Will admit It's not great (probably not even good) but it definitely has throughput despite my absolute lack of caring that much [0]. Once I get past a certain stage I am thinking of doing an A-B test where I take an earlier commit and try again while paying more attention... (But I at least want to get where there is a full suite of UOW cases before I do that, for comparison's sake.)
> Those twenty engineers must not have produced much.
I've been considered a 'very fast' engineer at most shops (e.x. at multiple shops, stories assigned to me would have a <1 multiplier for points[1])
20 is a bit bloated, unless we are talking about WITCH tier. I definitely can get done in 2-3 hours what could take me a day. I say it that way because at best it's 1-2 hours but other times it's longer, some folks remember the 'best' rather than median.
[0] - It started as 'prompt only', although after a certain point I did start being more aggressive with personal edits.
[1] - IDK why they did it that way instead of capacity, OTOH that saved me when it came to being assigned Manual Testing stories...
Throughput without being good will just lead to more work down the line to correct the badness.
It's like losing money on every sale but making up for it with volume.
You lost me here. Come back when you're proud of it.
[1] I actually think it might be true for certain kinds of jobs.
> but nobody can hope to quantify that with any degree of credibility yet
i'd like to think if it was really good, we would see product quality improve over time; iow less reported bugs, less support incidents, increased sign-ups etc, that could easily be quantified no?Orchestrating harmony is no mean feat.

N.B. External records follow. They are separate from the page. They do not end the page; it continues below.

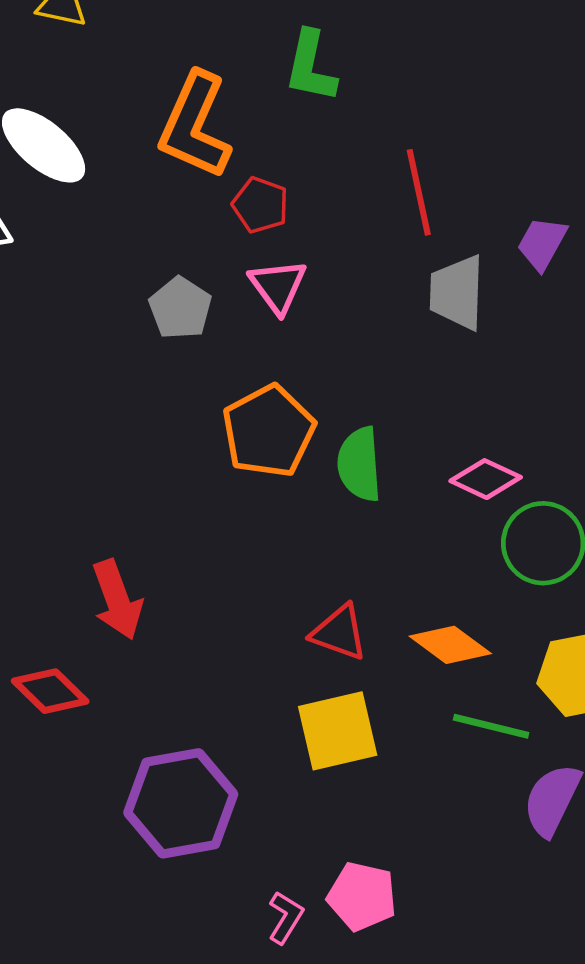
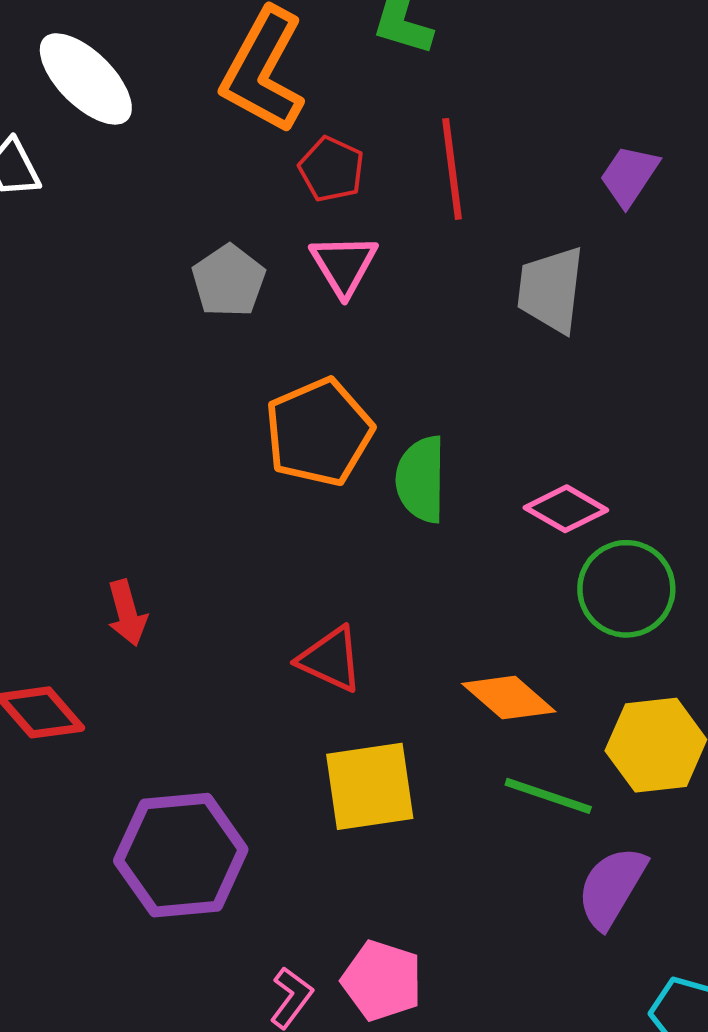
red line: (419, 192) -> (452, 169), moved
purple trapezoid: (542, 243) -> (629, 176), moved
red arrow: (117, 600) -> (127, 613), size x0.7
red triangle: (339, 633) -> (330, 659), moved

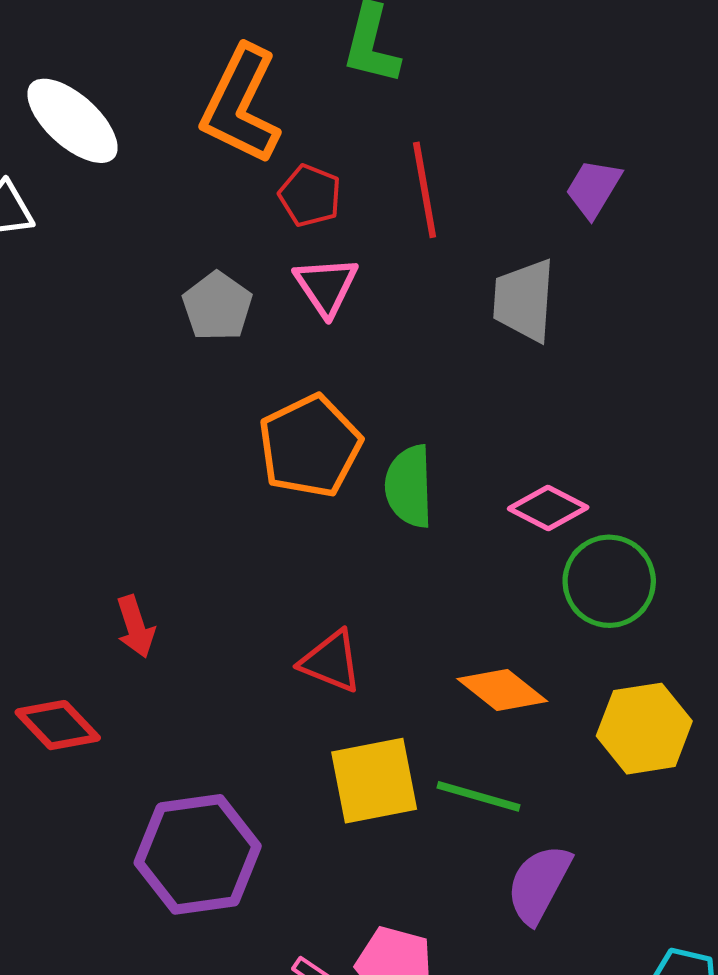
green line: (548, 796) -> (478, 796), moved
purple semicircle: (612, 887) -> (539, 884), moved

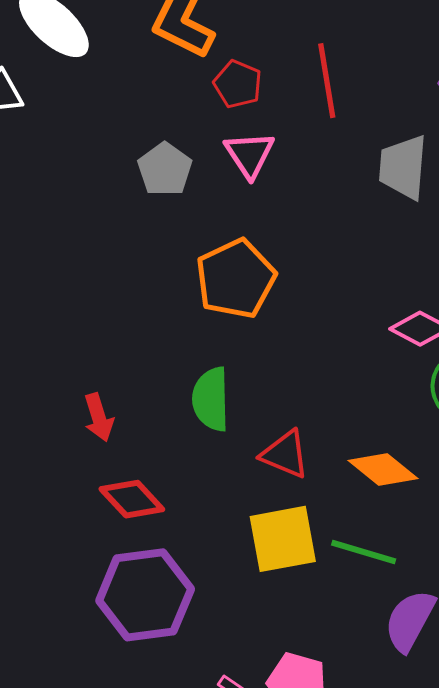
green semicircle: (409, 486) -> (211, 399), moved
red triangle: (331, 661) -> (285, 454), moved
red diamond: (58, 725) -> (132, 499), moved

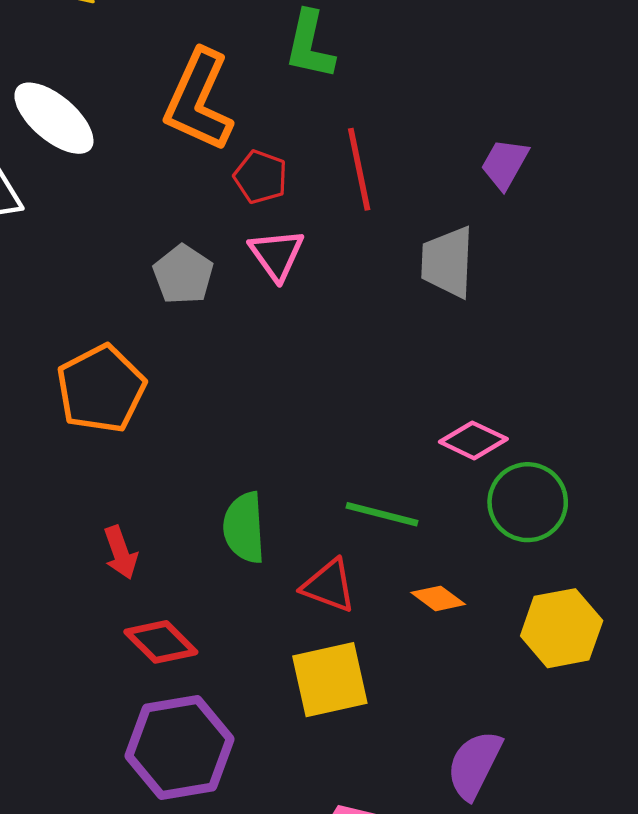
orange pentagon: (236, 279) -> (101, 389), moved
orange diamond: (383, 470) -> (438, 598), size x0.7
green line: (364, 552) -> (382, 514), moved

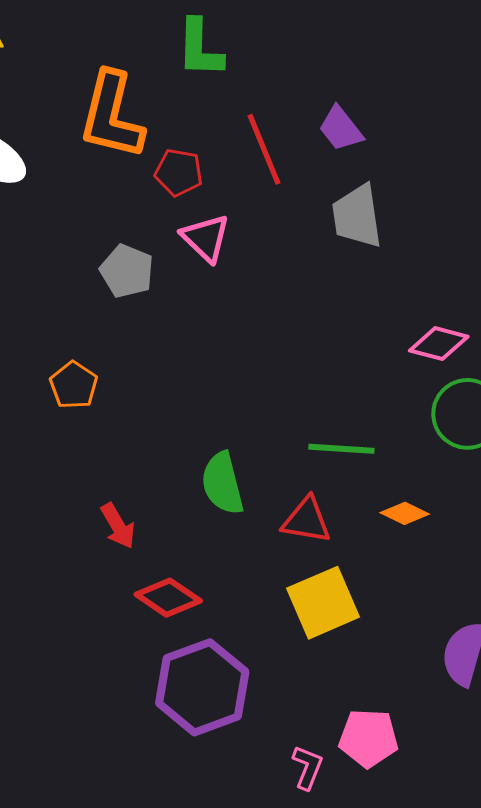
purple trapezoid: (505, 164) -> (341, 129), moved, turned -57
orange pentagon: (101, 389) -> (74, 385), size x0.6
pink diamond: (473, 440) -> (439, 344), moved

What doesn't help is that the current state of AI adoption is heavily top-down. What I mean is the buy-in is coming from the leadership class and the shareholder class, both of whom have the incentive to remove the necessary evil of human beings from their processes. Ironically, these classes are perhaps the least qualified to decide whether generative AI can replace swathes of their workforce without serious unforeseen consequences. To make matters worse, those consequences might be as distal as too many NEETs in the system such that no one can afford to buy their crap anymore; good luck getting anyone focused on making it to the next financial quarter to give a shit about that. And that's really all that matters at the end of the day; what leadership believes, whether or not they are in touch with reality.
What we do know is this. If AI keeps improving at the current rate it’s improving then it will eventually hit a point where we don’t need software engineers. That’s inevitable. The way for it to not happen is for this technology to hit an impenetrable wall.

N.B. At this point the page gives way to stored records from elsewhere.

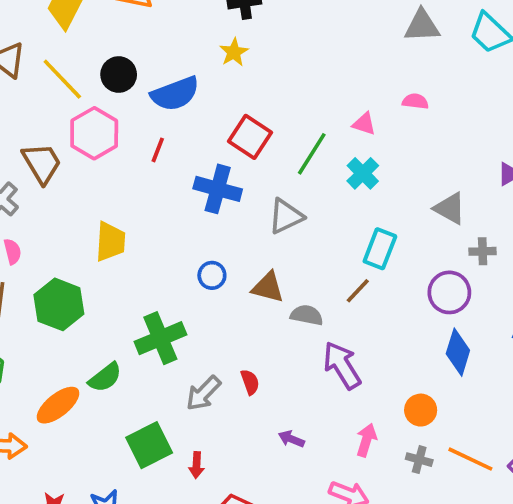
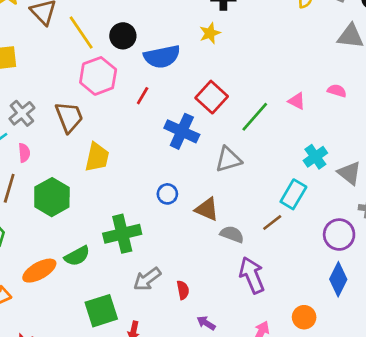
brown trapezoid: (42, 163) -> (69, 117), moved
cyan cross: (363, 173) -> (315, 157), moved
red semicircle: (250, 382) -> (183, 290), moved

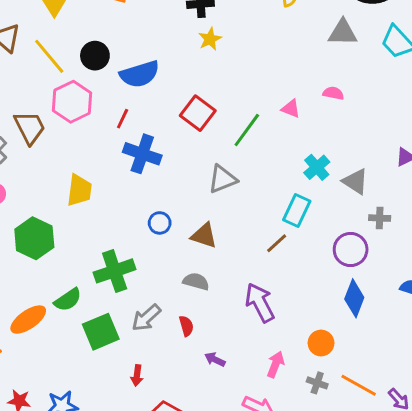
yellow star: (210, 33) -> (210, 39), moved
brown trapezoid: (69, 117) -> (30, 128), moved
blue cross: (182, 131) -> (142, 154), moved
gray semicircle: (232, 234) -> (196, 281), moved
green square: (101, 311) -> (101, 332), moved

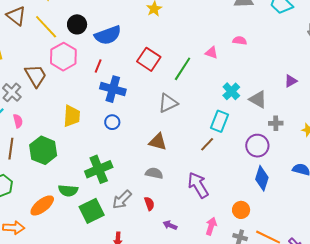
blue circle: (160, 223) -> (112, 122), moved
green semicircle: (68, 300) -> (68, 191), turned 42

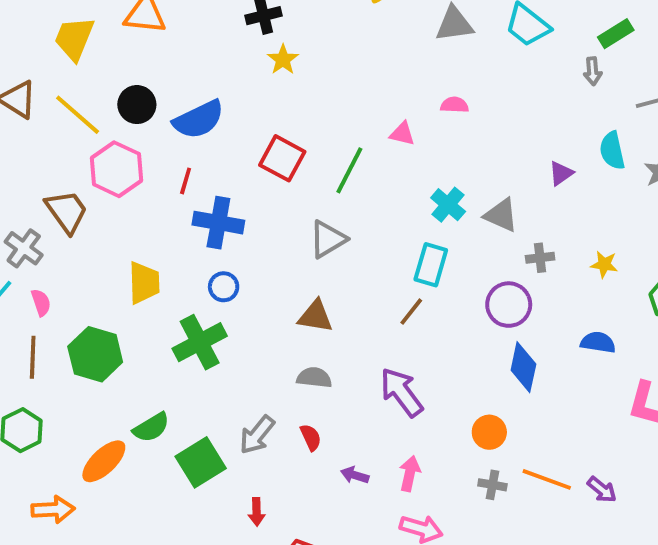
green cross: (99, 169) -> (200, 342), moved
green semicircle: (68, 191) -> (151, 427), turned -30
pink arrow: (211, 226) -> (410, 474), moved

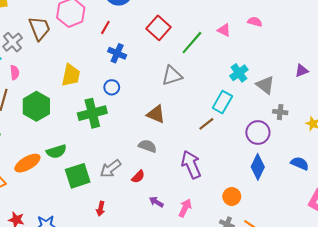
blue cross: (218, 223) -> (117, 53), size x0.7
red semicircle: (311, 437) -> (138, 177), turned 56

This wave of AI came so fast that there are still stubborn people who think it’s a stochastic parrot. They missed the boat.
But something tells me “this time is different” is different this time for real.
Coding AIs design software better than me, review code better than me, find hard-to-find bugs better than me, plan long-running projects better than me, make decisions based on research, literature, and also the state of our projects better than me. I’m basically just the conductor of all those processes.
Oh, and don't ask about coding. If you use AI for tasks above, as a result you'll get very well defined coding task definitions which an AI would ace.
I’m still hired, but I feel like I’m doing the work of an entire org that used to need twenty engineers.
From where I’m standing, it’s scary.